### EXERCISE INSTRUCTIONS
Keeping every character intact, repeat the whole listing.
BEGIN DATASET RECORDS
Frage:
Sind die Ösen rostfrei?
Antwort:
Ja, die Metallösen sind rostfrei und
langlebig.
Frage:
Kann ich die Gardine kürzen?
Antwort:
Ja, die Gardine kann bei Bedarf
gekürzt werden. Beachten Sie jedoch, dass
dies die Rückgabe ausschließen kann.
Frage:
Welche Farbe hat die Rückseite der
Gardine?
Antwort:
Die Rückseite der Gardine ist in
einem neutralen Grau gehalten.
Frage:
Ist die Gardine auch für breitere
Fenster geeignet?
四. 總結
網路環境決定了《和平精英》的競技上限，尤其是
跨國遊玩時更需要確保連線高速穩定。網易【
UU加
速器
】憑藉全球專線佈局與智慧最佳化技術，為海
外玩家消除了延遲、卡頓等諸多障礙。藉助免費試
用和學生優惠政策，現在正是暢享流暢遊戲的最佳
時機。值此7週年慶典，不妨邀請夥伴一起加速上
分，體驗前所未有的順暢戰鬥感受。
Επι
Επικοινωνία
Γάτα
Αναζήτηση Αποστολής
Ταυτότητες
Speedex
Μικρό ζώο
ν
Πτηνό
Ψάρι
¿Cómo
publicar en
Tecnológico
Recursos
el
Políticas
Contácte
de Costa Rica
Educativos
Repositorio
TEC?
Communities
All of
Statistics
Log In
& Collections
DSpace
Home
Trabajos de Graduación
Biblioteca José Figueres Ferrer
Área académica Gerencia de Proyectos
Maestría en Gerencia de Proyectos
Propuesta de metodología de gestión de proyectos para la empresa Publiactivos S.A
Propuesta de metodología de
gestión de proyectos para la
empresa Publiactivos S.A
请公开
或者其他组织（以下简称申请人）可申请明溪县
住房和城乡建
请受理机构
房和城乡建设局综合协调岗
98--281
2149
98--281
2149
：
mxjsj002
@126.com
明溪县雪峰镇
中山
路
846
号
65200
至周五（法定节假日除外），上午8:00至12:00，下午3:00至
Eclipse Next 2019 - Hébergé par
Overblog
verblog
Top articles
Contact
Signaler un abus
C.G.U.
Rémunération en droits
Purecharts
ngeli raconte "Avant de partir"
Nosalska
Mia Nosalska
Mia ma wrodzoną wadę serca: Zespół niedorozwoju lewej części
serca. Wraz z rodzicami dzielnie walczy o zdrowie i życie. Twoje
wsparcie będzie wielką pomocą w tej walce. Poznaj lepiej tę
END DATASET RECORDS
### ANSWER SECTION
Frage:
Sind die Ösen rostfrei?
Antwort:
Ja, die Metallösen sind rostfrei und
langlebig.
Frage:
Kann ich die Gardine kürzen?
Antwort:
Ja, die Gardine kann bei Bedarf
gekürzt werden. Beachten Sie jedoch, dass
dies die Rückgabe ausschließen kann.
Frage:
Welche Farbe hat die Rückseite der
Gardine?
Antwort:
Die Rückseite der Gardine ist in
einem neutralen Grau gehalten.
Frage:
Ist die Gardine auch für breitere
Fenster geeignet?
四. 總結
網路環境決定了《和平精英》的競技上限，尤其是
跨國遊玩時更需要確保連線高速穩定。網易【
UU加
速器
】憑藉全球專線佈局與智慧最佳化技術，為海
外玩家消除了延遲、卡頓等諸多障礙。藉助免費試
用和學生優惠政策，現在正是暢享流暢遊戲的最佳
時機。值此7週年慶典，不妨邀請夥伴一起加速上
分，體驗前所未有的順暢戰鬥感受。
Επι
Επικοινωνία
Γάτα
Αναζήτηση Αποστολής
Ταυτότητες
Speedex
Μικρό ζώο
ν
Πτηνό
Ψάρι
¿Cómo
publicar en
Tecnológico
Recursos
el
Políticas
Contácte
de Costa Rica
Educativos
Repositorio
TEC?
Communities
All of
Statistics
Log In
& Collections
DSpace
Home
Trabajos de Graduación
Biblioteca José Figueres Ferrer
Área académica Gerencia de Proyectos
Maestría en Gerencia de Proyectos
Propuesta de metodología de gestión de proyectos para la empresa Publiactivos S.A
Propuesta de metodología de
gestión de proyectos para la
empresa Publiactivos S.A
请公开
或者其他组织（以下简称申请人）可申请明溪县
住房和城乡建
请受理机构
房和城乡建设局综合协调岗
98--281
2149
98--281
2149
：
mxjsj002
@126.com
明溪县雪峰镇
中山
路
846
号
65200
至周五（法定节假日除外），上午8:00至12:00，下午3:00至
Eclipse Next 2019 - Hébergé par
Overblog
verblog
Top articles
Contact
Signaler un abus
C.G.U.
Rémunération en droits
Purecharts
ngeli raconte "Avant de partir"
Nosalska
Mia Nosalska
Mia ma wrodzoną wadę serca: Zespół niedorozwoju lewej części
serca. Wraz z rodzicami dzielnie walczy o zdrowie i życie. Twoje
wsparcie będzie wielką pomocą w tej walce. Poznaj lepiej tę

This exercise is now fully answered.